• What to do: The lines from the one holding "DOCUMENTO TÉCNICO" to the end of the records below, exactly as written, are the only thing to return.

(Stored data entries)
· · · · · · ·

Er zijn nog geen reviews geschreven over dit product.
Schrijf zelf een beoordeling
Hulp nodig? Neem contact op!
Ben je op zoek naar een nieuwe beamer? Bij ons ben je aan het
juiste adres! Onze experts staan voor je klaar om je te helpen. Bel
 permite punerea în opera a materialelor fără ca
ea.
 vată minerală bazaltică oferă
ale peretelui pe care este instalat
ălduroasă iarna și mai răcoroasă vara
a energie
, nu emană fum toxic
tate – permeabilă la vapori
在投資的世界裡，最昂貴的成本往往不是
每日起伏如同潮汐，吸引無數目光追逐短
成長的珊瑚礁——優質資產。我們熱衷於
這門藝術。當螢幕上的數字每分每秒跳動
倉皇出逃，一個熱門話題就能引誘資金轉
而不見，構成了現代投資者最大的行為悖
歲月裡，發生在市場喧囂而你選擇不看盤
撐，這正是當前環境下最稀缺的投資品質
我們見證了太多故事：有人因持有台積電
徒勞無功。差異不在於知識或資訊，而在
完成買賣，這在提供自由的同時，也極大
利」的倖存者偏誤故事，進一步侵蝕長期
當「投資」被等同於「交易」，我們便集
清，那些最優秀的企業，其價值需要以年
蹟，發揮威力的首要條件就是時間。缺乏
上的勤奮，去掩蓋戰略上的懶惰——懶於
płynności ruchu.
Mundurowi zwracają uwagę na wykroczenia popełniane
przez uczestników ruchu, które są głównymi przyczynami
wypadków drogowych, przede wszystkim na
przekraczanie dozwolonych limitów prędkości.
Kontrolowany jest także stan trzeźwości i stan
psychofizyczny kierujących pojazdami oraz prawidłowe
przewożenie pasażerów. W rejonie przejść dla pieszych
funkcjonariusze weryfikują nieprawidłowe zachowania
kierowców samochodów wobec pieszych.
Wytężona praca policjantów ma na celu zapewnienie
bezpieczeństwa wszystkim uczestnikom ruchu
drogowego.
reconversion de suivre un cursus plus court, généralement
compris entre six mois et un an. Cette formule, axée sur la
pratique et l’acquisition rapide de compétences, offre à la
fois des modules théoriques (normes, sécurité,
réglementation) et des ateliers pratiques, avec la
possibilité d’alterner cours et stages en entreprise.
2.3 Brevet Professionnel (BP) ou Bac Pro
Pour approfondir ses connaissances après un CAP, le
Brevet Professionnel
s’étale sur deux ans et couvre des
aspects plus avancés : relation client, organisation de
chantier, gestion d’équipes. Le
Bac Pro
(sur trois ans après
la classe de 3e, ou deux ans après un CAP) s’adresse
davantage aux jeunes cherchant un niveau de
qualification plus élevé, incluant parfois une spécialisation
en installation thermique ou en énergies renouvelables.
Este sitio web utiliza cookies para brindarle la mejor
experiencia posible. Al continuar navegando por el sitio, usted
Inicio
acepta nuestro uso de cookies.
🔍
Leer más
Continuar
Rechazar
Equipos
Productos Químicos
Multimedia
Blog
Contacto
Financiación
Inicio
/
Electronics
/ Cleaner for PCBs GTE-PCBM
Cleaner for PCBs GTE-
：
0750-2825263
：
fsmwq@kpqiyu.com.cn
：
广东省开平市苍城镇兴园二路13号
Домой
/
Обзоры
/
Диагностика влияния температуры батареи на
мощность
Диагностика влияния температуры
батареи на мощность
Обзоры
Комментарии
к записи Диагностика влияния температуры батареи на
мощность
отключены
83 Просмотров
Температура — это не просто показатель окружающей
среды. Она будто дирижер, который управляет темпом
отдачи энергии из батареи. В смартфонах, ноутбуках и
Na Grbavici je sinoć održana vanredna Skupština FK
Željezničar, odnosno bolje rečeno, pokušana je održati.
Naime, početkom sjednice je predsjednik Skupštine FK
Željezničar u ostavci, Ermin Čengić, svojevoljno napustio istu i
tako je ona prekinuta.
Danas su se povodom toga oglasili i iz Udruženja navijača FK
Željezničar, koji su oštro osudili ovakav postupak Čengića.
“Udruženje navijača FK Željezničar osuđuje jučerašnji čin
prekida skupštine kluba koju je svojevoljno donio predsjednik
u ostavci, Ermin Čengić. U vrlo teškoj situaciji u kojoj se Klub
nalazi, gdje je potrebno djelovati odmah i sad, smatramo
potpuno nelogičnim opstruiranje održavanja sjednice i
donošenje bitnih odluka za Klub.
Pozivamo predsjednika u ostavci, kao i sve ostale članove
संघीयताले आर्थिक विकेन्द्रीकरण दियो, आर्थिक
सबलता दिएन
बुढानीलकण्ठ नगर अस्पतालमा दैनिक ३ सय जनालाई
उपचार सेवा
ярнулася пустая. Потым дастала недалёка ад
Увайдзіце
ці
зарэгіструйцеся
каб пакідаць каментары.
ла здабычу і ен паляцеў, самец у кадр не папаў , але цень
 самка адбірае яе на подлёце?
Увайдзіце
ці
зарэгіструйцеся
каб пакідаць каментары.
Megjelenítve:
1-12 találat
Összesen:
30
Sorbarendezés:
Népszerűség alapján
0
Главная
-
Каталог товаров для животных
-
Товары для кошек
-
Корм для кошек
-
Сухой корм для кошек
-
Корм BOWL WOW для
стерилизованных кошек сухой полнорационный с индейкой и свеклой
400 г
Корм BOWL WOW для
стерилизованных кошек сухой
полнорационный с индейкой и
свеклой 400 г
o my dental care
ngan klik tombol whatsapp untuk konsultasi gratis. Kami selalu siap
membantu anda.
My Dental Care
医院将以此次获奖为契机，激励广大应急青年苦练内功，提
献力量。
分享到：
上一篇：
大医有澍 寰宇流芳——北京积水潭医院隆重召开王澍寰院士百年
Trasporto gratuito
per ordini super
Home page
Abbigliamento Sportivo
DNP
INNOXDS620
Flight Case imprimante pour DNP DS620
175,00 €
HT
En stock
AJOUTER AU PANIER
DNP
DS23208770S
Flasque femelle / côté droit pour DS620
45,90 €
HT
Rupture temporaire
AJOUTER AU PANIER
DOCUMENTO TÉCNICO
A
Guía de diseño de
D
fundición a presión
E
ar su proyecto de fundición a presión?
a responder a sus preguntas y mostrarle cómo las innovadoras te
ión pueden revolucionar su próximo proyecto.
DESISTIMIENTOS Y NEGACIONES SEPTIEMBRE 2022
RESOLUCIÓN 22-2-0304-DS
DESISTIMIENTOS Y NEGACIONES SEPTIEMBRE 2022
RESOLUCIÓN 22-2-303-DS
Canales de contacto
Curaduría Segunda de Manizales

· · · · · · ·

• Finished exercise:
DOCUMENTO TÉCNICO
A
Guía de diseño de
D
fundición a presión
E
ar su proyecto de fundición a presión?
a responder a sus preguntas y mostrarle cómo las innovadoras te
ión pueden revolucionar su próximo proyecto.
DESISTIMIENTOS Y NEGACIONES SEPTIEMBRE 2022
RESOLUCIÓN 22-2-0304-DS
DESISTIMIENTOS Y NEGACIONES SEPTIEMBRE 2022
RESOLUCIÓN 22-2-303-DS
Canales de contacto
Curaduría Segunda de Manizales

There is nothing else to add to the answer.